CLAUDE.md - merPCR Production System Guide

This file provides comprehensive guidance to Claude Code (claude.ai/code) when working with the merPCR codebase - a production-ready Python reimplementation of the me-PCR (Multithreaded Electronic PCR) program.

System Status: PRODUCTION READY ✅

Version: 1.0.0
Test Coverage: 94% for engine.py (critical component), comprehensive edge case testing
Test Suite: 277 comprehensive tests across 19 test files
Architecture: Modular, typed, thread-safe
Compatibility: 100% me-PCR output compatibility - verified on 42 real genomes
Performance: Optimized multithreading for large datasets
Critical Fixes: 3 algorithmic differences fixed (see VERIFICATION.md)

Critical Compatibility Fixes ⚠️

Three critical algorithmic differences were identified and fixed to achieve 100% compatibility with me-PCR:

1. Hash Computation (backward vs forward search)

Issue: merPCR searched from position 0 forward; me-PCR searches backward from end
Impact: Different hash values → different search results
Status: ✅ FIXED in engine.py:_hash_value()
Tests: tests/test_hash_computation_equivalence.py (8 tests)
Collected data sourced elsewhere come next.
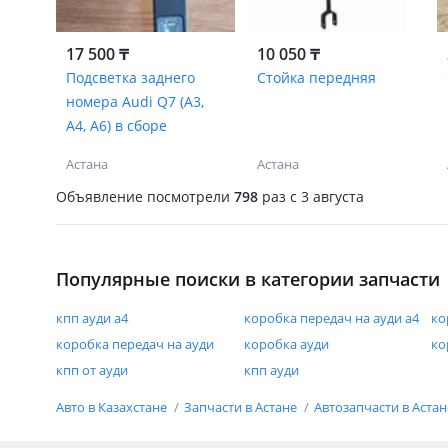
17 500 ₸
10 050 ₸
Подсветка заднего
Стойка передняя
номера Audi Q7 (A3,
A4, A6) в сборе
Астана
Астана
Объявление посмотрели
798
раз
c 3 августа
Популярные поиски в категории запчасти
кпп ауди а4
коробка передач на ауди а4
ко
коробка передач на ауди
коробка ауди
ко
кпп от ауди
кпп ауди
Авто в Казахстане
Запчасти в Астане
Автозапчасти в Аста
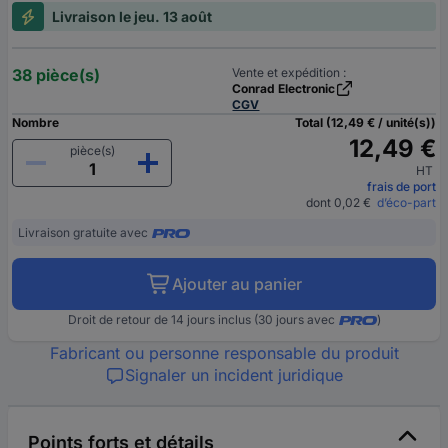
Livraison le jeu. 13 août
38 pièce(s)
Vente et expédition :
Conrad Electronic
CGV
Nombre
Total (12,49 € / unité(s))
12,49 €
pièce(s)
HT
frais de port
dont 0,02 €
d’éco-part
Livraison gratuite avec
Ajouter au panier
Droit de retour de 14 jours inclus (30 jours avec
)
Fabricant ou personne responsable du produit
Signaler un incident juridique
Points forts et détails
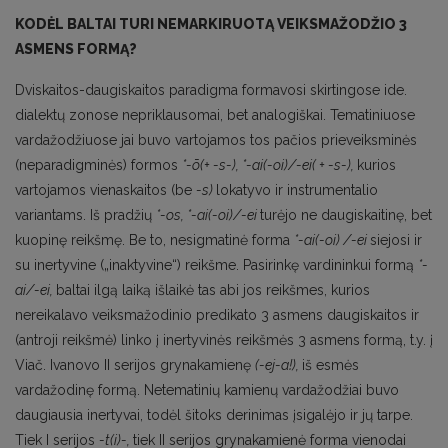
KODĖL BALTAI TURI NEMARKIRUOTĄ VEIKSMAŽODŽIO 3
ASMENS FORMĄ?
Dviskaitos-daugiskaitos paradigma formavosi skirtingose ide.
dialektų zonose nepriklausomai, bet analogiškai. Tematiniuose
vardažodžiuose jai buvo vartojamos tos pačios prieveiksminės
(neparadigminės) formos
*-ō(+
-s-), *-ai(-oi)/-ei( + -s-),
kurios
vartojamos vienaskaitos (be
-s)
lokatyvo ir instrumentalio
variantams. Iš pradžių
*-os, *-ai(-oi)/-ei
turėjo ne daugiskaitinę, bet
kuopinę reikšmę. Be to, nesigmatinė forma
*-ai(-oi) /-ei
siejosi ir
su inertyvine („inaktyvine“) reikšme. Pasirinkę vardininkui formą
*-
ai/-ei,
baltai ilgą laiką išlaikė tas abi jos reikšmes, kurios
nereikalavo veiksmažodinio predikato 3 asmens daugiskaitos ir
(antroji reikšmė) linko į inertyvinės reikšmės 3 asmens formą, t.y. į
Viač. Ivanovo II serijos grynakamienę
(-ej-a!),
iš esmės
vardažodinę formą. Netematinių kamienų vardažodžiai buvo
daugiausia inertyvai, todėl šitoks derini­mas įsigalėjo ir jų tarpe.
Tiek I serijos
-t(i)-,
tiek II serijos grynakamienė forma vienodai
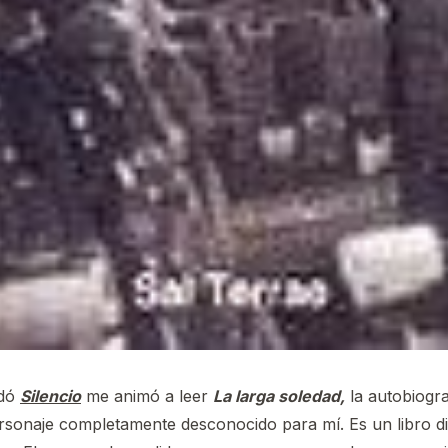
ndó
Silencio
me animó a leer
La larga soledad,
la autobiogra
sonaje completamente desconocido para mí. Es un libro div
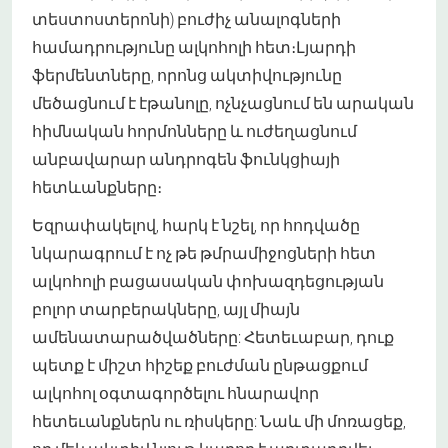
տեստոստերոնի) բուժիչ անալոգների
համադրությունը ալկոհոլի հետ։Լյարդի
ֆերմենտները, որոնց ակտիվությունը
մեծացնում է էթանոլը, ոչնչացնում են արական
հիմնական հորմոնները և ուժեղացնում
անբավարար անդրոգեն ֆունկցիայի
հետևանքները։
Եզրափակելով, հարկ է նշել, որ հոդվածը
նկարագրում է ոչ թե թմրամիջոցների հետ
ալկոհոլի բացասական փոխազդեցության
բոլոր տարբերակները, այլ միայն
ամենատարածվածները: Հետեւաբար, դուք
պետք է միշտ հիշեք բուժման ընթացքում
ալկոհոլ օգտագործելու հնարավոր
հետեւանքներն ու ռիսկերը: Նաև մի մոռացեք,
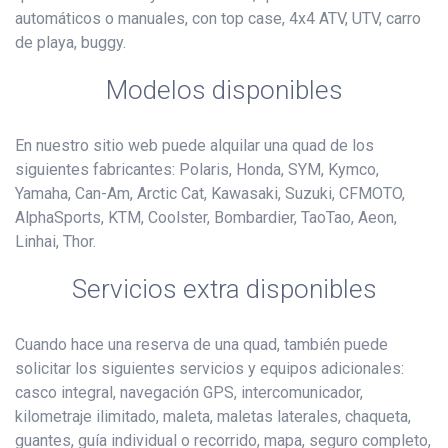
automáticos o manuales, con top case, 4x4 ATV, UTV, carro
de playa, buggy.
Modelos disponibles
En nuestro sitio web puede alquilar una quad de los
siguientes fabricantes: Polaris, Honda, SYM, Kymco,
Yamaha, Can-Am, Arctic Cat, Kawasaki, Suzuki, CFMOTO,
AlphaSports, KTM, Coolster, Bombardier, TaoTao, Aeon,
Linhai, Thor.
Servicios extra disponibles
Cuando hace una reserva de una quad, también puede
solicitar los siguientes servicios y equipos adicionales:
casco integral, navegación GPS, intercomunicador,
kilometraje ilimitado, maleta, maletas laterales, chaqueta,
guantes, guía individual o recorrido, mapa, seguro completo,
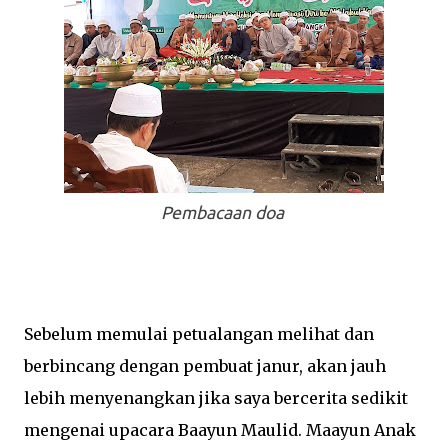
Pembacaan doa
Sebelum memulai petualangan melihat dan
berbincang dengan pembuat janur, akan jauh
lebih menyenangkan jika saya bercerita sedikit
mengenai upacara Baayun Maulid. Maayun Anak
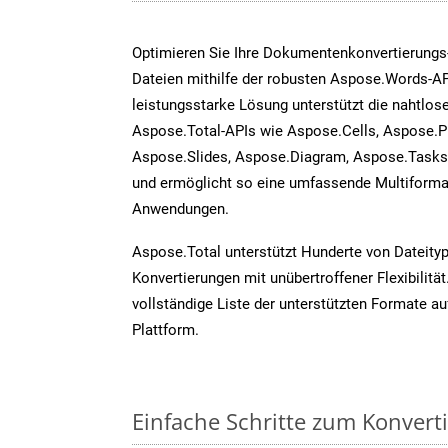
Optimieren Sie Ihre Dokumentenkonvertierung
Dateien mithilfe der robusten Aspose.Words-AP
leistungsstarke Lösung unterstützt die nahtlose
Aspose.Total-APIs wie Aspose.Cells, Aspose.P
Aspose.Slides, Aspose.Diagram, Aspose.Task
und ermöglicht so eine umfassende Multiformat
Anwendungen.
Aspose.Total unterstützt Hunderte von Dateity
Konvertierungen mit unübertroffener Flexibilität
vollständige Liste der unterstützten Formate au
Plattform.
Einfache Schritte zum Konvert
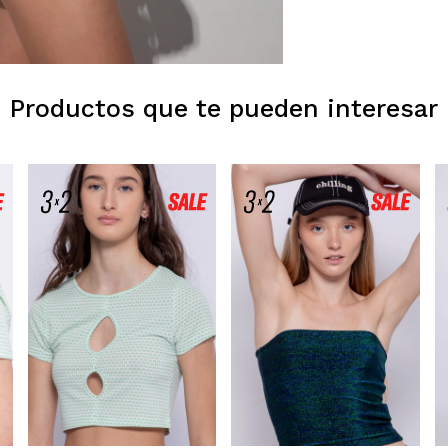
Productos que te pueden interesar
2. PCR Range Margin Adjustment

Issue: PCR ranges like "200-220" didn't adjust margin properly
Impact: Incorrect search window for size ranges
Status: ✅ FIXED in engine.py:_parse_pcr_size()
Tests: tests/test_pcr_range_handling.py (9 tests)

3. Forward Strand Primer Matching (MOST CRITICAL)

Issue: primer2 stored as-is instead of reverse complement for forward direction
Impact: ALL forward strand (+) hits were missed - only found reverse strand
Example: F. tularensis had 7 hits before fix, 20 hits after (13 missing forward hits)
Status: ✅ FIXED in engine.py:load_sts_file()
Tests: tests/test_forward_strand_matching.py (8 tests)

📄 Full details: docs/VERIFICATION.md

Development Commands

Core Testing

make test or pytest - Run all 277 tests
make test-unit - Unit tests only
make test-integration - Integration tests
make test-performance - Performance benchmarks
make coverage - Generate coverage report (94% for engine.py achieved!)
pytest -m "not slow" - Skip slow tests during development

Advanced Testing

pytest tests/test_property_based.py - Hypothesis-based robustness testing
pytest tests/test_threading_stress.py - Concurrency stress tests
pytest tests/test_error_injection.py - Fault tolerance testing
pytest --timeout=300 - Set test timeouts for CI/CD

Code Quality & Formatting

make lint - Run flake8, black --check, isort --check
make format - Auto-format with black (100-char line length)
mypy src/ - Type checking (strict mode enabled)
ruff check src/ - Additional linting

Development Workflow

make dev-install - Install in development mode
make clean - Clean all artifacts
make build - Build distribution packages
make upload - Upload to PyPI

Compatibility Testing

python test_compatibility.py - Verify me-PCR output compatibility
Test both argument formats: -M 50 and M=50

Production Architecture

Overview

merPCR is a high-performance bioinformatics tool for electronic PCR (e-PCR) analysis, searching genomic sequences for Sequence-Tagged Sites (STS) markers using primer pairs. It achieves full compatibility with the original me-PCR while providing modern Python architecture.

Core Package Structure

src/merpcr/
├── __init__.py           # Package initialization, exports MerPCR, STSRecord, FASTARecord, STSHit
├── __main__.py           # Module entry point (python -m merpcr)
├── cli.py                # Command-line interface with me-PCR compatibility
└── core/
    ├── engine.py         # Main MerPCR class - search algorithm with threading
    ├── models.py         # Data models (STSRecord, FASTARecord, STSHit, ThreadData)
    └── utils.py          # Utility functions (reverse_complement, hash_value, IUPAC)
└── io/
    ├── fasta.py          # FASTA file loader with validation
    └── sts.py            # STS file loader with hash table construction

Key Production Features

1. me-PCR Full Compatibility

Argument Compatibility: Supports both modern (-M 50) and legacy (M=50) formats
Output Compatibility: Identical output format including alias fields
Parameter Compatibility: All original parameters with validation
File Format Support: Standard STS and FASTA formats with error handling

2. High-Performance Search Engine (`engine.py`)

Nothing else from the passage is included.